Manger s’apparente à se soigner pour les orthorexiques. « Les aliments sont considérés comme des alicaments », explique le Pr Gérard Apfeldorfer, dans un article dans Psychologies qui date déjà de 2004. Donc tout ce qui est mangé doit faire du bien et être bon pour la santé. Le goût n’a plus rien à voir ici.
Deux fonctions sur trois de l’alimentation sont perdues
Conséquence : il n’y a plus de plaisir à manger. Ni de convivialité, puisqu’il devient impossible de manger la même chose que les autres qui ne font pas attention, et donc qui s’empoisonnent. L’orthorexique se désocialise, à l’instar de tous ceux qui font des régimes stricts.
Ces deux fonctions de l’alimentation sont perdues. Il n’en reste plus qu’une : répondre à ses besoins vitaux en énergie.
Un tri maniaque des aliments
Les aliments sont catégorisés : les bons et les mauvais, pour la santé. Il faut mesurer les bienfaits et les désavantages nutritionnels de chaque nutriment qu’ils contiennent.
Pour la personne orthorexique, c’est rarement un seul aliment qui se retrouve sur la sellette, mais plus souvent une catégorie qui se voit taxée de néfaste : ainsi, les féculents ou bien la viande, voire les produits laitiers. D’où viennent-ils ? Comment sont-ils produits ? Que contiennent-ils vraiment ? Toutes ces questions tournent en boucle dans la tête de l’orthorexique, à chaque repas, à chaque achat.

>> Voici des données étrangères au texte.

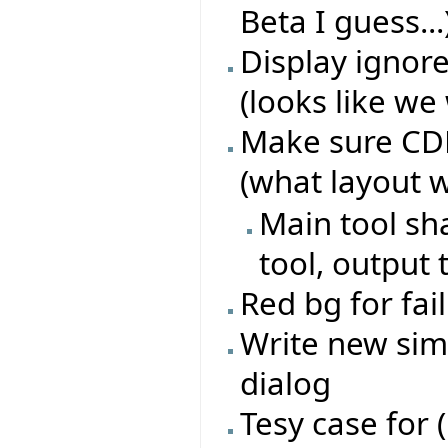
Beta I guess...
Display ignore
(looks like we 
Make sure CDD 
(what layout 
Main tool sh
tool, output 
Red bg for fai
Write new sim
dialog
Tesy case for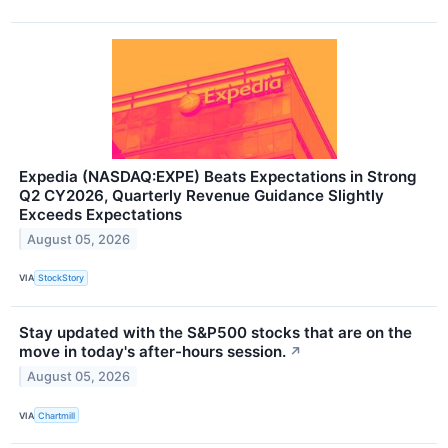
Expedia (NASDAQ:EXPE) Beats Expectations in Strong
Q2 CY2026, Quarterly Revenue Guidance Slightly
Exceeds Expectations
August 05, 2026
VIA
StockStory
Stay updated with the S&P500 stocks that are on the
move in today's after-hours session.
↗
August 05, 2026
VIA
Chartmill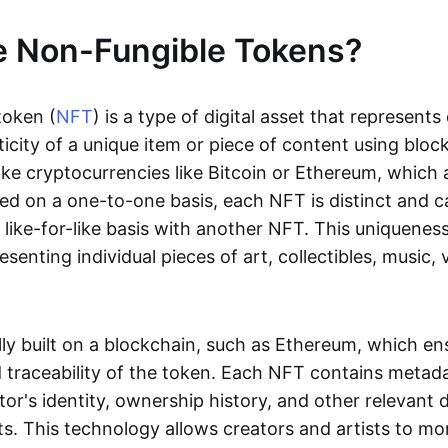
e Non-Fungible Tokens?
token (
NFT
) is a type of digital asset that represent
icity of a unique item or piece of content using bloc
ike cryptocurrencies like Bitcoin or Ethereum, which 
d on a one-to-one basis, each NFT is distinct and 
like-for-like basis with another NFT. This uniquene
resenting individual pieces of art, collectibles, music,
lly built on a blockchain, such as Ethereum, which en
d traceability of the token. Each NFT contains metad
tor's identity, ownership history, and other relevant 
ts. This technology allows creators and artists to mo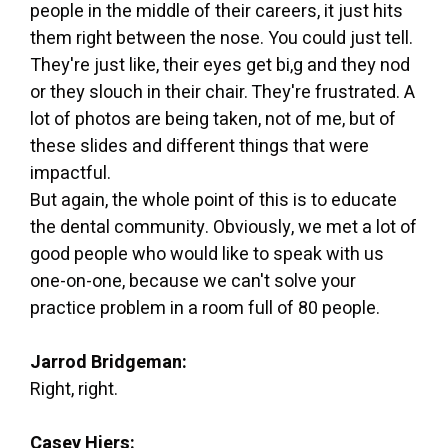
people in the middle of their careers, it just hits
them right between the nose. You could just tell.
They're just like, their eyes get bi,g and they nod
or they slouch in their chair. They're frustrated. A
lot of photos are being taken, not of me, but of
these slides and different things that were
impactful.
But again, the whole point of this is to educate
the dental community. Obviously, we met a lot of
good people who would like to speak with us
one-on-one, because we can't solve your
practice problem in a room full of 80 people.
Jarrod Bridgeman:
Right, right.
Casey Hiers: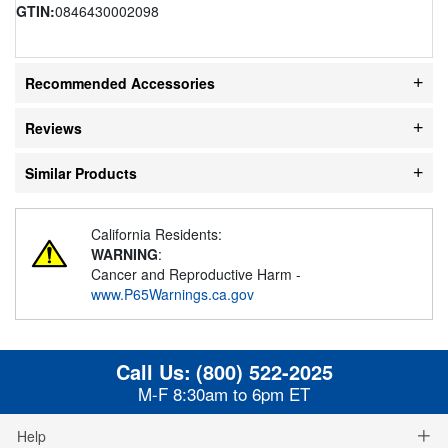
GTIN:
0846430002098
Recommended Accessories
Reviews
Similar Products
California Residents:
WARNING
:
Cancer and Reproductive Harm -
www.P65Warnings.ca.gov
Call Us:
(800) 522-2025
M-F 8:30am to 6pm ET
Help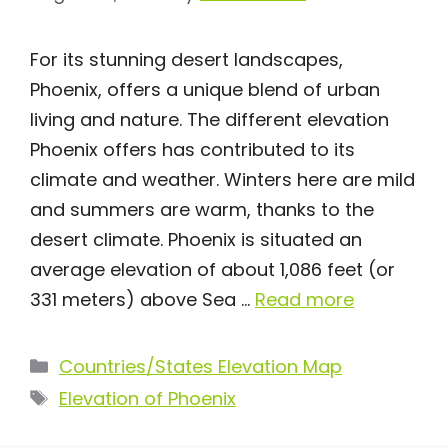
For its stunning desert landscapes,
Phoenix, offers a unique blend of urban
living and nature. The different elevation
Phoenix offers has contributed to its
climate and weather. Winters here are mild
and summers are warm, thanks to the
desert climate. Phoenix is situated an
average elevation of about 1,086 feet (or
331 meters) above Sea …
Read more
Categories
Countries/States Elevation Map
Tags
Elevation of Phoenix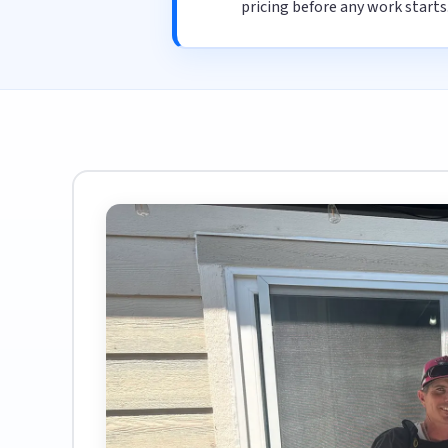
pricing before any work starts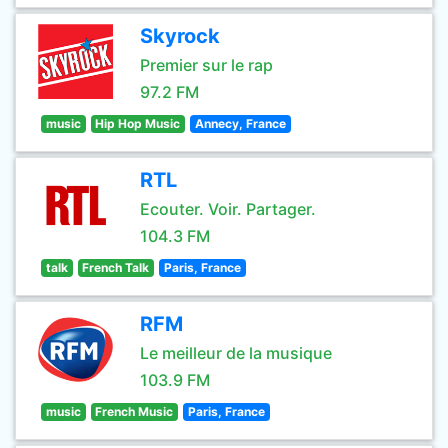
Skyrock
Premier sur le rap
97.2 FM
music
Hip Hop Music
Annecy, France
RTL
Ecouter. Voir. Partager.
104.3 FM
talk
French Talk
Paris, France
RFM
Le meilleur de la musique
103.9 FM
music
French Music
Paris, France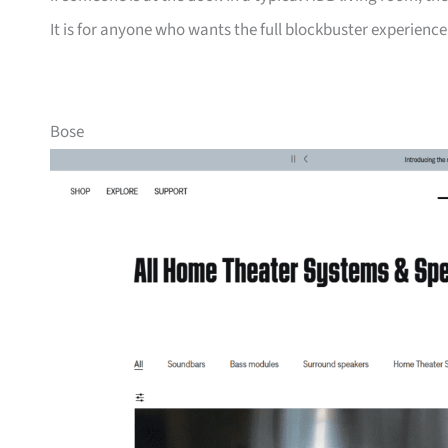
It is for anyone who wants the full blockbuster experienc
Bose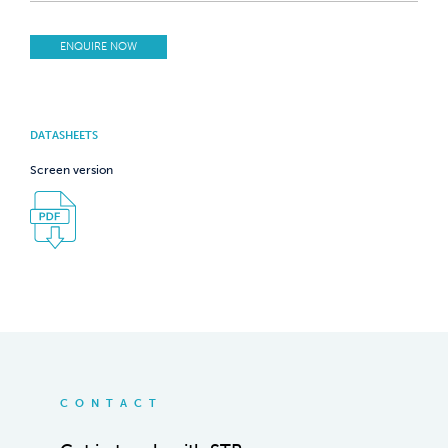
ENQUIRE NOW
DATASHEETS
Screen version
CONTACT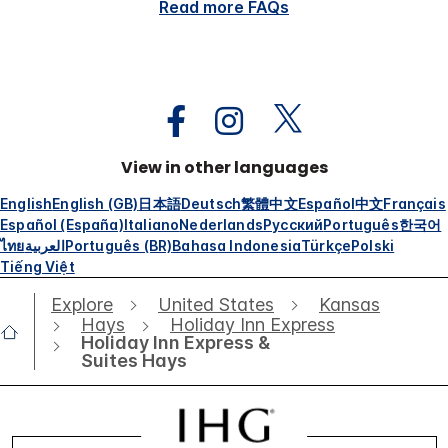
Read more FAQs
View in other languages
English
English (GB)
日本語
Deutsch
繁體中文
Español
中文
Français
Español (España)
Italiano
Nederlands
Русский
Português
한국어
ไทย
العربية
Português (BR)
Bahasa Indonesia
Türkçe
Polski
Tiếng Việt
Explore
United States
Kansas
Hays
Holiday Inn Express
Holiday Inn Express &
Suites Hays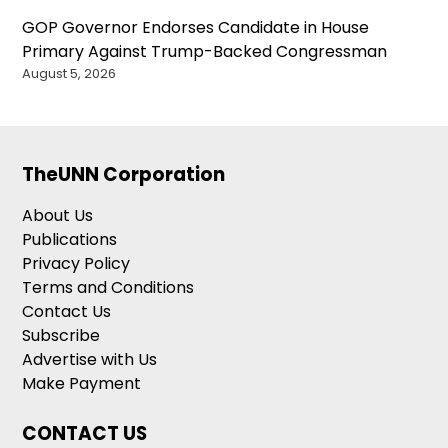
GOP Governor Endorses Candidate in House
Primary Against Trump-Backed Congressman
August 5, 2026
TheUNN Corporation
About Us
Publications
Privacy Policy
Terms and Conditions
Contact Us
Subscribe
Advertise with Us
Make Payment
CONTACT US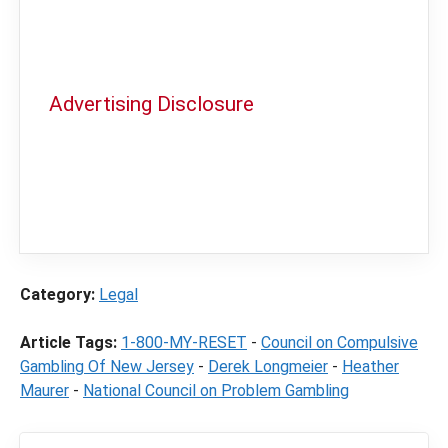
Advertising Disclosure
In order to provide you with the best
independent sports betting news and
content
LegalSportsBetting.com
may receive a
commission from partners when you make a
purchase through a link on our site.
Category:
Legal
Article Tags:
1-800-MY-RESET
-
Council on Compulsive
Gambling Of New Jersey
-
Derek Longmeier
-
Heather
Maurer
-
National Council on Problem Gambling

La suspicion n’a plus de bornes et la phobie s’installe : si l’on mange de telles choses, ne risque t-on pas d’en mourir ? Alors, on les exclue. Mais le cercle vicieux est installé et peu à peu, tout finit par faire peur et il ne reste plus grand chose qui trouve grâce aux yeux de l’orthorexique et place dans son assiette.
Évidemment, les graisses et les sucres sont sur la sellette. Cela donne des raisonnements de ce genre : le bon gras ne fait-il pas autant grossir que le mauvais gras ? Les sucres à index
glycémique bas sont les meilleurs pour la santé, mais ce sont quand même des sucres, donc ils ne sont pas si bons.
Mais tous les autres nutriments sont aussi passés en revue à l’aune de leurs apports éventuels qui vont aussi dépendre de leur mode de production et/ou de fabrication.
Exemple : la pomme devra être mangée seulement dix minutes après avoir été cueillie sinon elle perd ses vitamines. Mais elle devra aussi être bio pour ne pas contenir de pesticides. Pas facile quand on habite en ville. Les considérations environnementales font aussi partie du discours des orthorexiques.
La mode des produits « sans », sans gluten, sans lait, sans aspartame, sans huile de palme, surfe sur cette vague qui fait un tri dans l’alimentation. Comme tous les régimes.
Au final, il ne reste plus grand chose à manger.